:: TASK STATEMENT ::
Pick out and copy every line below that has the word "canvas".

:: EXTRACTED DATA ::
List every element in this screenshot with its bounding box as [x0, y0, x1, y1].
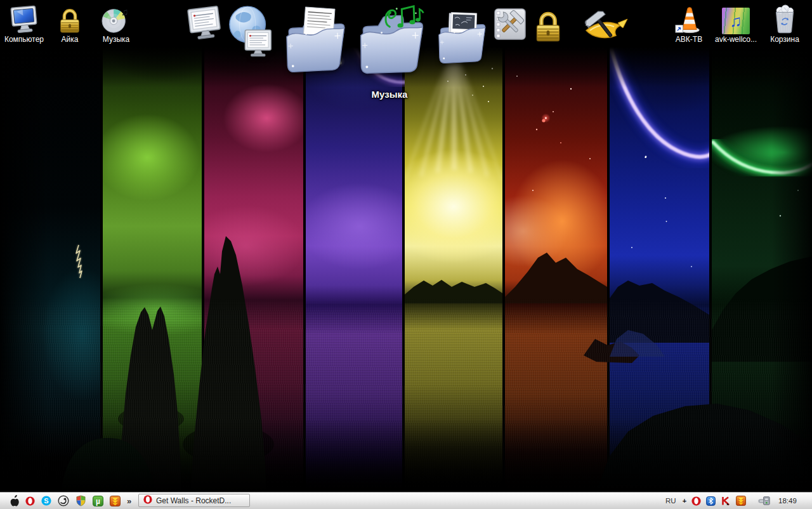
window-title: Get Walls - RocketD...: [156, 496, 231, 505]
recycle-bin-icon: [771, 4, 799, 34]
opera-icon[interactable]: [691, 496, 701, 506]
quick-launch-overflow-chevron[interactable]: »: [127, 492, 131, 509]
dock-item-monitor-documents[interactable]: [187, 4, 222, 43]
network-globe-icon: [226, 4, 275, 63]
desktop-icon-music[interactable]: ♫ Музыка: [92, 4, 140, 44]
gold-lock-icon: [532, 6, 565, 46]
utorrent-icon[interactable]: µ: [93, 496, 103, 506]
dock-item-network-globe[interactable]: [226, 4, 275, 63]
computer-icon: [9, 4, 39, 34]
opera-icon[interactable]: [25, 496, 35, 506]
taskbar: S: [0, 492, 812, 509]
monitor-documents-icon: [187, 4, 222, 43]
security-shield-icon[interactable]: [75, 495, 86, 506]
vlc-cone-icon: [674, 4, 704, 34]
taskbar-clock[interactable]: 18:49: [778, 497, 797, 505]
flashget-icon[interactable]: [736, 496, 746, 506]
kaspersky-icon[interactable]: [721, 496, 731, 506]
tools-icon: [492, 5, 528, 47]
desktop-screen: Компьютер Айка ♫ Музыка: [0, 0, 812, 509]
dock-settings-icon: [581, 4, 628, 48]
bluetooth-icon[interactable]: [706, 496, 716, 506]
dock-item-dock-settings[interactable]: [581, 4, 628, 48]
desktop-icon-label: Корзина: [770, 35, 799, 44]
image-note-glyph: ♫: [730, 13, 742, 29]
language-indicator[interactable]: RU: [664, 497, 678, 505]
skype-glyph: S: [44, 497, 48, 505]
system-tray: RU +: [664, 492, 797, 509]
gold-padlock-icon: [56, 4, 83, 34]
desktop-icon-recycle-bin[interactable]: Корзина: [761, 4, 809, 44]
desktop-icon-label: avk-wellco...: [715, 35, 757, 44]
opera-icon: [143, 495, 152, 506]
flashget-icon[interactable]: [110, 496, 121, 506]
desktop-icon-label: АВК-ТВ: [676, 35, 702, 44]
safely-remove-hardware-icon[interactable]: [757, 496, 771, 506]
taskbar-window-button[interactable]: Get Walls - RocketD...: [138, 494, 250, 507]
image-file-icon: ♫: [722, 4, 750, 34]
music-folder-icon: [353, 1, 432, 80]
tray-expand-button[interactable]: +: [683, 497, 686, 505]
desktop-icon-avk-wellco[interactable]: ♫ avk-wellco...: [712, 4, 760, 44]
dock-item-documents-folder[interactable]: [280, 3, 351, 77]
desktop-icon-label: Компьютер: [4, 35, 44, 44]
documents-folder-icon: [280, 3, 351, 77]
dock-item-music-folder[interactable]: [353, 1, 432, 80]
desktop-icon-label: Музыка: [103, 35, 129, 44]
dock-tooltip: Музыка: [372, 89, 408, 100]
music-cd-icon: ♫: [101, 4, 131, 34]
dock-item-tools[interactable]: [492, 5, 528, 47]
desktop-icon-ayka[interactable]: Айка: [46, 4, 94, 44]
skype-icon[interactable]: S: [41, 496, 51, 506]
utorrent-glyph: µ: [96, 497, 100, 506]
pictures-folder-icon: [433, 4, 490, 71]
music-note-glyph: ♫: [121, 6, 129, 17]
desktop-icon-avk-tv[interactable]: АВК-ТВ: [665, 4, 713, 44]
steam-icon[interactable]: [58, 495, 69, 506]
dock-item-lock[interactable]: [532, 6, 565, 46]
dock-item-pictures-folder[interactable]: [433, 4, 490, 71]
desktop-icon-computer[interactable]: Компьютер: [0, 4, 48, 44]
apple-start-icon[interactable]: [9, 495, 19, 506]
desktop-icon-label: Айка: [62, 35, 79, 44]
quick-launch-bar: S: [9, 492, 121, 509]
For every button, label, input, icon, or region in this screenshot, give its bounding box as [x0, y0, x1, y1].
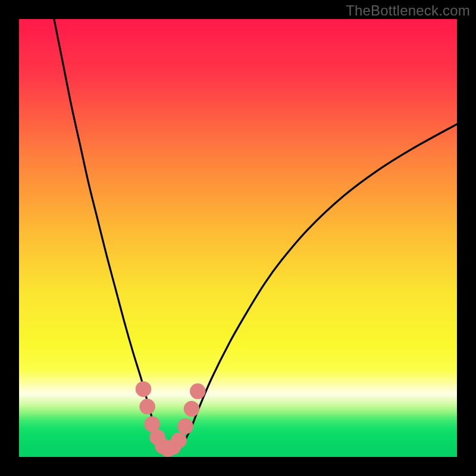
chart-frame: TheBottleneck.com: [0, 0, 476, 476]
plot-area: [19, 19, 457, 457]
highlight-marker: [139, 399, 155, 414]
bottleneck-curve: [54, 19, 457, 450]
highlight-marker: [190, 383, 205, 399]
highlight-marker: [171, 433, 186, 448]
highlight-marker: [177, 418, 193, 434]
curve-layer: [19, 19, 457, 457]
highlight-marker: [136, 381, 151, 397]
watermark-text: TheBottleneck.com: [346, 2, 470, 19]
highlight-marker: [184, 401, 199, 416]
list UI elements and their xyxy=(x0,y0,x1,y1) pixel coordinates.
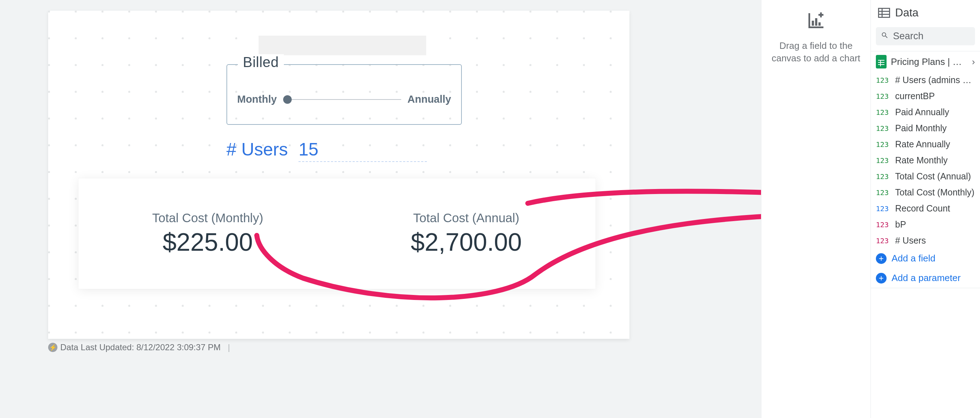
field-name: Paid Monthly xyxy=(895,123,947,134)
data-search[interactable]: Search xyxy=(876,27,975,45)
add-parameter-label: Add a parameter xyxy=(892,272,961,283)
field-name: Total Cost (Annual) xyxy=(895,171,971,181)
field-type-badge: 123 xyxy=(876,108,890,117)
metric-annual-value: $2,700.00 xyxy=(411,228,522,256)
field-row[interactable]: 123bP xyxy=(871,216,980,232)
chart-dropzone-panel: Drag a field to the canvas to add a char… xyxy=(761,0,870,418)
add-chart-icon xyxy=(806,11,826,31)
dropzone-hint-line1: Drag a field to the xyxy=(772,40,861,52)
field-name: Record Count xyxy=(895,203,950,214)
field-type-badge: 123 xyxy=(876,172,890,181)
footer-separator: | xyxy=(228,342,230,352)
slider-track xyxy=(283,99,401,100)
billed-option-annually: Annually xyxy=(407,94,451,105)
field-row[interactable]: 123currentBP xyxy=(871,88,980,104)
data-panel-title: Data xyxy=(895,6,918,19)
metric-monthly-title: Total Cost (Monthly) xyxy=(152,211,263,225)
field-name: currentBP xyxy=(895,91,935,101)
field-type-badge: 123 xyxy=(876,188,890,197)
field-row[interactable]: 123Total Cost (Annual) xyxy=(871,168,980,184)
add-field-label: Add a field xyxy=(892,253,935,264)
svg-rect-2 xyxy=(818,22,821,26)
metric-annual: Total Cost (Annual) $2,700.00 xyxy=(411,211,522,256)
bolt-icon: ⚡ xyxy=(48,343,57,352)
field-row[interactable]: 123Total Cost (Monthly) xyxy=(871,184,980,200)
field-row[interactable]: 123# Users (admins and … xyxy=(871,72,980,88)
billed-option-monthly: Monthly xyxy=(237,94,277,105)
field-row[interactable]: 123Record Count xyxy=(871,200,980,216)
placeholder-box xyxy=(259,36,426,55)
billed-slider[interactable] xyxy=(283,99,401,100)
plus-icon: + xyxy=(876,253,886,264)
metric-annual-title: Total Cost (Annual) xyxy=(411,211,522,225)
svg-rect-1 xyxy=(815,18,818,26)
users-value-input[interactable]: 15 xyxy=(299,139,427,162)
users-control[interactable]: # Users 15 xyxy=(226,139,427,162)
data-source-name: Pricing Plans | Co… xyxy=(891,56,967,67)
data-search-placeholder: Search xyxy=(893,31,924,42)
data-source-row[interactable]: Pricing Plans | Co… › xyxy=(871,51,980,72)
field-type-badge: 123 xyxy=(876,204,890,213)
field-type-badge: 123 xyxy=(876,76,890,84)
field-row[interactable]: 123Rate Monthly xyxy=(871,152,980,168)
canvas-grid xyxy=(48,11,630,339)
field-type-badge: 123 xyxy=(876,156,890,165)
dropzone-hint-line2: canvas to add a chart xyxy=(772,52,861,65)
billed-legend: Billed xyxy=(238,54,284,70)
field-type-badge: 123 xyxy=(876,237,890,245)
field-name: bP xyxy=(895,219,906,230)
data-freshness-footer: ⚡ Data Last Updated: 8/12/2022 3:09:37 P… xyxy=(48,342,230,352)
data-panel-icon xyxy=(878,8,890,18)
svg-rect-3 xyxy=(879,8,890,17)
users-label: # Users xyxy=(226,139,288,160)
search-icon xyxy=(881,32,889,41)
data-panel: Data Search Pricing Plans | Co… › 123# U… xyxy=(870,0,980,418)
slider-thumb[interactable] xyxy=(283,95,292,104)
data-panel-header: Data xyxy=(871,0,980,24)
metric-monthly-value: $225.00 xyxy=(152,228,263,256)
scorecard-container[interactable]: Total Cost (Monthly) $225.00 Total Cost … xyxy=(78,178,595,289)
field-row[interactable]: 123Paid Annually xyxy=(871,104,980,120)
footer-text: Data Last Updated: 8/12/2022 3:09:37 PM xyxy=(60,342,221,352)
field-type-badge: 123 xyxy=(876,221,890,229)
metric-monthly: Total Cost (Monthly) $225.00 xyxy=(152,211,263,256)
field-name: Total Cost (Monthly) xyxy=(895,187,974,197)
field-name: # Users xyxy=(895,235,926,246)
field-name: Paid Annually xyxy=(895,107,949,118)
report-canvas[interactable]: Billed Monthly Annually # Users 15 Total… xyxy=(48,11,630,339)
fields-list: 123# Users (admins and …123currentBP123P… xyxy=(871,72,980,249)
field-type-badge: 123 xyxy=(876,140,890,149)
svg-rect-0 xyxy=(812,21,814,26)
add-field-button[interactable]: + Add a field xyxy=(871,249,980,268)
field-row[interactable]: 123Paid Monthly xyxy=(871,120,980,136)
field-row[interactable]: 123# Users xyxy=(871,232,980,249)
plus-icon: + xyxy=(876,273,886,283)
billed-control[interactable]: Billed Monthly Annually xyxy=(226,64,462,125)
chevron-right-icon: › xyxy=(972,56,975,67)
add-parameter-button[interactable]: + Add a parameter xyxy=(871,268,980,288)
field-name: Rate Annually xyxy=(895,139,950,149)
sheets-icon xyxy=(876,55,886,68)
field-name: # Users (admins and … xyxy=(895,75,975,85)
field-type-badge: 123 xyxy=(876,124,890,133)
field-name: Rate Monthly xyxy=(895,155,948,165)
field-row[interactable]: 123Rate Annually xyxy=(871,136,980,152)
field-type-badge: 123 xyxy=(876,92,890,100)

:: EXERCISE OUTPUT ::
chart-dropzone-panel: Drag a field to the canvas to add a char… xyxy=(761,0,870,418)
canvas-grid xyxy=(48,11,630,339)
dropzone-hint-line2: canvas to add a chart xyxy=(772,52,861,65)
report-canvas[interactable]: Billed Monthly Annually # Users 15 Total… xyxy=(48,11,630,339)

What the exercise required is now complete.